## Exercise objective
Scan the records below, and wherever a line has the word "Tháng", pull it out.

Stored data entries
▼▼▼

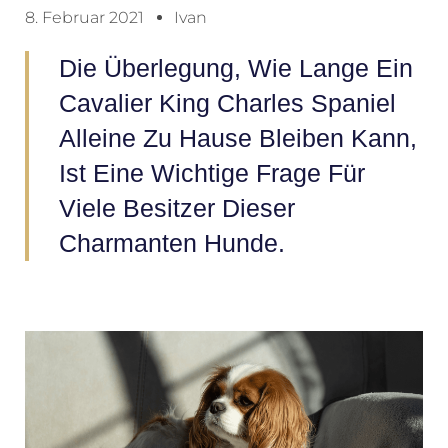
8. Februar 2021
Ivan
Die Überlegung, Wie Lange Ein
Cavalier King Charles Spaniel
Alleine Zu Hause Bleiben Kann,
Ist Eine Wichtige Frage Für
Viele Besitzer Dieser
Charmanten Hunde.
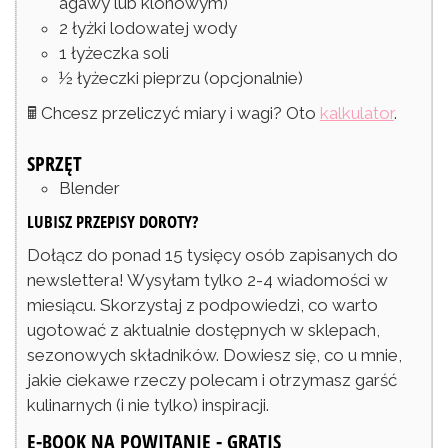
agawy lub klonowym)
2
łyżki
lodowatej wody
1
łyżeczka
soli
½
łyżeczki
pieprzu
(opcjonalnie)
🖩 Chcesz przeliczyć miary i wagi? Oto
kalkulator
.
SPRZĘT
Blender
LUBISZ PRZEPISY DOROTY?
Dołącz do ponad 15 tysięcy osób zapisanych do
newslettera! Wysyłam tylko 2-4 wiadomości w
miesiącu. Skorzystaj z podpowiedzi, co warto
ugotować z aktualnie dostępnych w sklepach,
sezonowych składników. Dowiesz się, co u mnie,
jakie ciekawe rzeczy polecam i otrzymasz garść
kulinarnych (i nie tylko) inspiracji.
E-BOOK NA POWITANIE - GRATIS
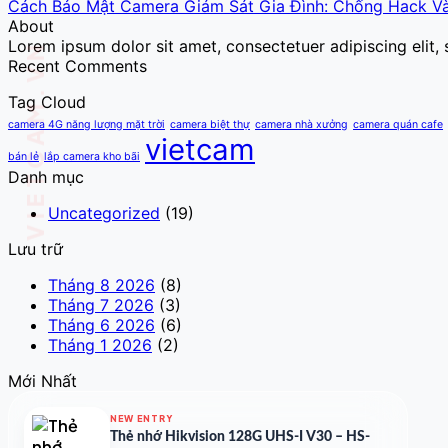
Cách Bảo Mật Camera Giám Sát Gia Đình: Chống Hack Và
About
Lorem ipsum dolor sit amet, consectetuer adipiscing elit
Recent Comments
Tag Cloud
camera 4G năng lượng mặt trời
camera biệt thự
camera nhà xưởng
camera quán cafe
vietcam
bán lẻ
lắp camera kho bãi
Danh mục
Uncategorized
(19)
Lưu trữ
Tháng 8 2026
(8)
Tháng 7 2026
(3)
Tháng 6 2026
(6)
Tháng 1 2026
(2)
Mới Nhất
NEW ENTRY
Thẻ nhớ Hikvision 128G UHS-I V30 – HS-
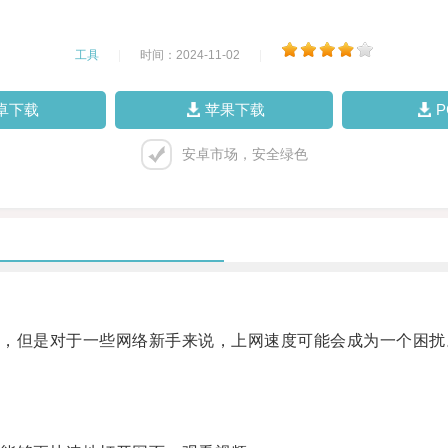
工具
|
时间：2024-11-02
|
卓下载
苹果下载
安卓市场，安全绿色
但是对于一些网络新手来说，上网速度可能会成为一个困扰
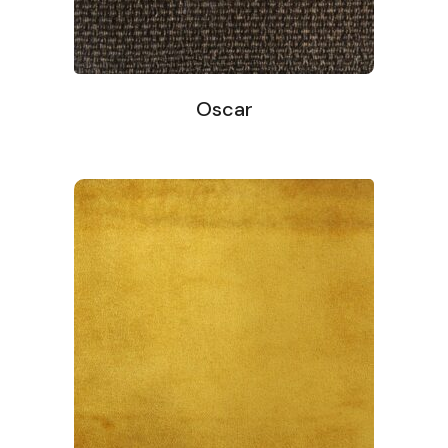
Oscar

▲▲▲

## Output below
Tháng 8 2026
Tháng 7 2026
Tháng 6 2026
Tháng 1 2026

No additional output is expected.